## Prompt
Write out each entry below exactly. Do not include the images.
━━━━━━━━━━
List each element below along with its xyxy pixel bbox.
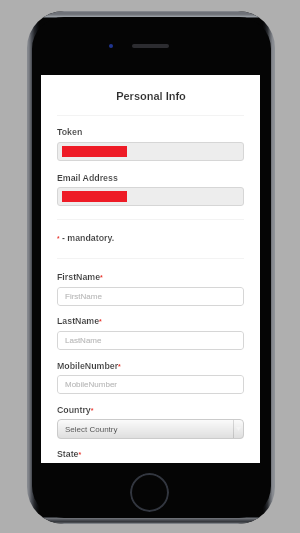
button[interactable]: [57, 142, 244, 161]
staticText: Country*: [57, 405, 94, 415]
staticText: Email Address: [57, 173, 118, 183]
staticText: MobileNumber: [65, 380, 118, 389]
other: Home: [130, 473, 169, 512]
staticText: * - mandatory.: [57, 233, 115, 243]
button[interactable]: MobileNumber: [57, 375, 244, 394]
staticText: LastName: [65, 336, 102, 345]
staticText: Token: [57, 127, 83, 137]
staticText: MobileNumber*: [57, 361, 121, 371]
staticText: FirstName*: [57, 272, 103, 282]
staticText: Personal Info: [116, 90, 186, 102]
button[interactable]: LastName: [57, 331, 244, 350]
staticText: LastName*: [57, 316, 102, 326]
other: Open country list: [233, 419, 244, 439]
staticText: Select Country: [65, 425, 118, 434]
staticText: FirstName: [65, 292, 102, 301]
button[interactable]: FirstName: [57, 287, 244, 306]
button[interactable]: [57, 187, 244, 206]
staticText: State*: [57, 449, 82, 459]
button[interactable]: Select Country: [57, 419, 244, 439]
━━━━━━━━━━
## Answer to this exercise
List each element below along with its xyxy pixel bbox.
button[interactable]: [57, 142, 244, 161]
staticText: Country*: [57, 405, 94, 415]
staticText: Email Address: [57, 173, 118, 183]
staticText: MobileNumber: [65, 380, 118, 389]
other: Home: [130, 473, 169, 512]
staticText: * - mandatory.: [57, 233, 115, 243]
button[interactable]: MobileNumber: [57, 375, 244, 394]
staticText: LastName: [65, 336, 102, 345]
staticText: Token: [57, 127, 83, 137]
staticText: MobileNumber*: [57, 361, 121, 371]
staticText: FirstName*: [57, 272, 103, 282]
staticText: Personal Info: [116, 90, 186, 102]
button[interactable]: LastName: [57, 331, 244, 350]
staticText: LastName*: [57, 316, 102, 326]
other: Open country list: [233, 419, 244, 439]
staticText: Select Country: [65, 425, 118, 434]
staticText: FirstName: [65, 292, 102, 301]
button[interactable]: FirstName: [57, 287, 244, 306]
button[interactable]: [57, 187, 244, 206]
staticText: State*: [57, 449, 82, 459]
button[interactable]: Select Country: [57, 419, 244, 439]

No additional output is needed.